SA looks for minor changes to D-plan
Dartmouth should enhance communication with students who are off campus, offer more courses during Sophomore Summer and help alleviate moving problems, according to a newly released Student Assembly report on the D-Plan.
The report, approved at Tuesday's Assembly meeting, comes in the immediate aftermath of the College's decision last month to make no major changes to Dartmouth's unique calendar system.
But at a time when the administration is looking to improve social and residential life at the College, the Assembly is hoping its recommendations will wield significant influence.
While the Assembly does not suggest any sweeping changes to the D-Plan, it does recommend small changes it thinks will create more continuity within Dartmouth's existing system.
"The College has a responsibility to address some of the weaknesses of the D-Plan" without getting rid of it, Chair of Student Life Committee Molly Stutzman '02 said at Tuesday's meeting.
In addition to issuing recommendations, the report also includes data from a campus-wide BlitzMail survey sent to students last spring.
About a fourth of the student body responded, indicating that students are split roughly evenly between those who favor the continuation of the D-Plan and those who would like to see it significantly altered.
Of the respondents, 57.2 percent said the Summer term residency should be required. While 65.8 percent of students hold a favorable view toward the more than two-decade old calendar system, 30.5 view the D-Plan unfavorably.
The survey also found that there is no difference by major or foreign study experience between those who prefer the D-Plan and those who don't. The main factors affecting students' opinions toward the D-Plan, according to the survey, are social and extra-curricular. Those who rate the D-Plan negatively are more likely to say that it aversely affects their social and, to a lesser extent, extra-curricular life.
"The results of this survey didn't mandate any major changes," Stutzman said. "A lot of what we find was kind of common sense, but it's good to have student opinion documented."
The Assembly endorsed the report on Tuesday in a nearly unanimous vote, which means that the report will be sent to Dean of the College James Larimore within the next week.
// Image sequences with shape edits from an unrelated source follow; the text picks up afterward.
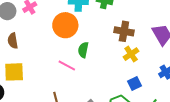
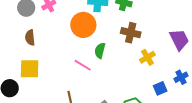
brown cross: (124, 31) -> (131, 33), moved
blue square: (134, 83) -> (160, 88), moved

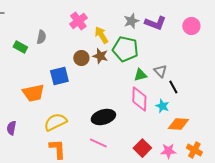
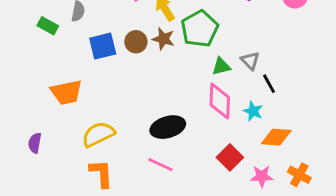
green pentagon: (125, 49) -> (200, 29), turned 30
blue square: (59, 76) -> (103, 46), moved
red square: (142, 148) -> (230, 157), moved

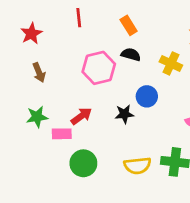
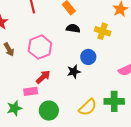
pink hexagon: (99, 68) -> (40, 47), moved
green star: (37, 117) -> (14, 108), moved
yellow semicircle: (137, 166) -> (88, 107), turned -30

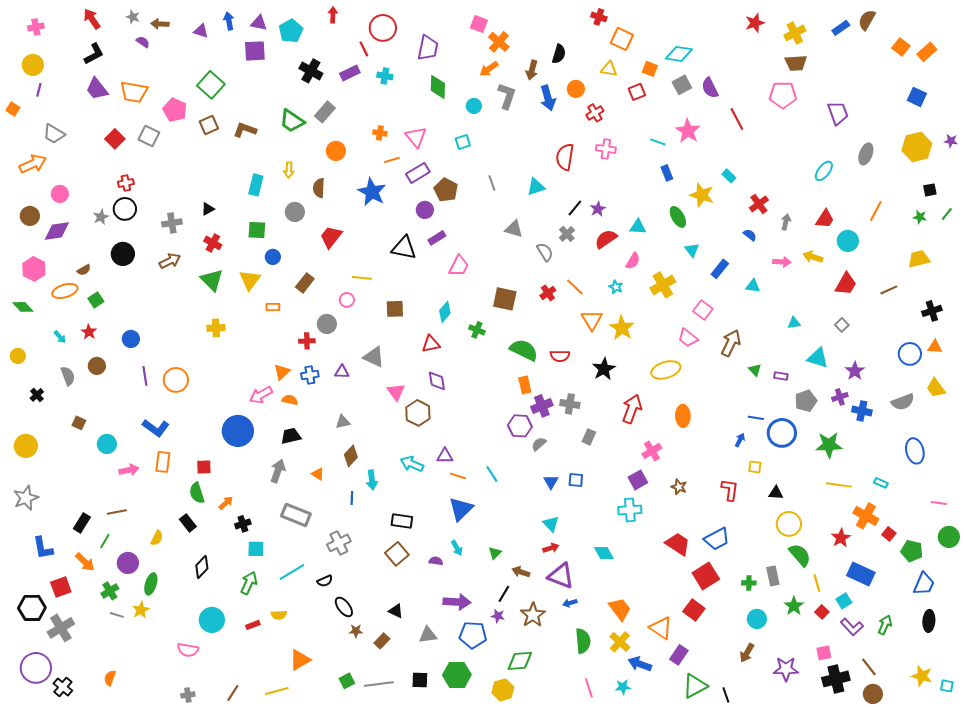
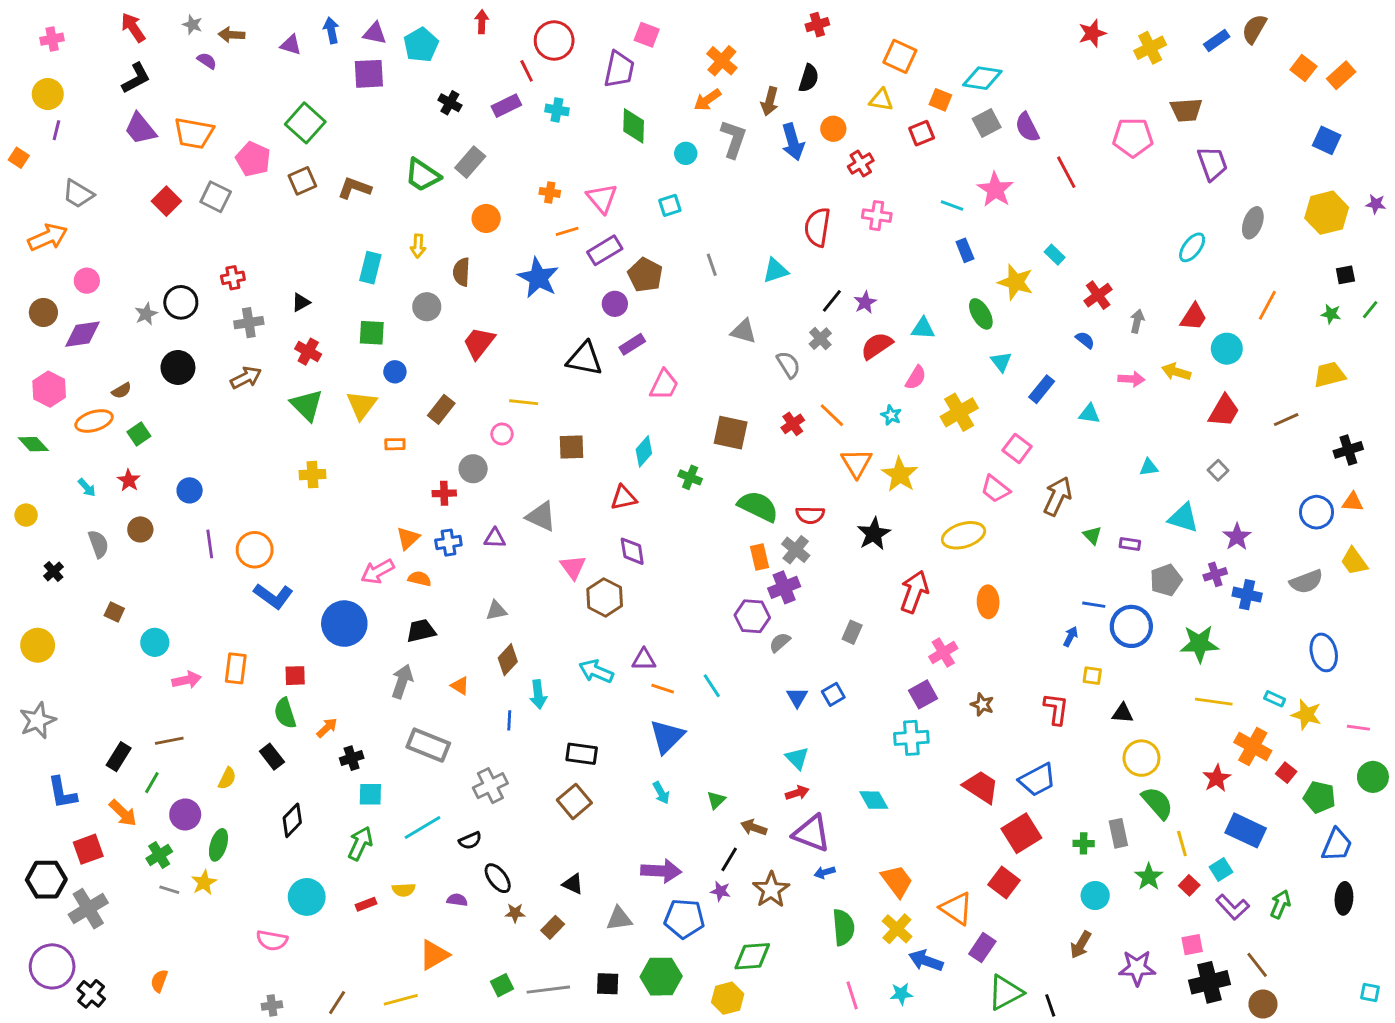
red cross: (599, 17) -> (817, 25), moved, turned -35
pink square: (479, 24) -> (647, 35), moved
brown trapezoid: (796, 63) -> (1186, 110), moved
black cross: (311, 71) -> (450, 103), size x0.7
red cross: (126, 183) -> (233, 278), moved
gray cross: (570, 404) -> (796, 550), moved, turned 30
blue L-shape: (156, 428) -> (273, 596), moved
blue square: (576, 480) -> (833, 694), turned -35
purple semicircle: (436, 561) -> (457, 900), moved
yellow star: (922, 676) -> (1306, 715), moved

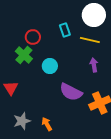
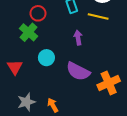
purple arrow: (94, 65) -> (78, 38), moved
cyan circle: (50, 66) -> (46, 58), moved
Members voiced some concern that the administration would not give the report due consideration, but Stutzman -- who helped coordinate the D-Plan study -- told the body otherwise.
" We met with President [of the College James] Wright this Friday and he was very receptive to the changes, especially improving the academic quality of Sophomore Summer," she said. "He said a lot of the recommendations are things he had already thought about."
Specifically, the report says the D-Plan creates a need for more advising, and recommends an improvement in the academic advising system.
The report also says the College should enhance communication with students who are not on campus by giving advance notice of deadlines, letting students know the locations of their peers and helping students search for leave-term housing.
Perhaps the boldest suggestion in the report is that the College make Sophomore Summer a full academic term. To do this, the Assembly suggests that more courses be offered in the summer and that offices and departments stay open for regular business hours.
In addition, the report requests that the College aid students in moving in and out of dorms, arguing that the D-Plan requires students to change residencies with unusual frequency. To do this, the reports suggests that more dollies be added to dorms and that College vehicles be used to assist students.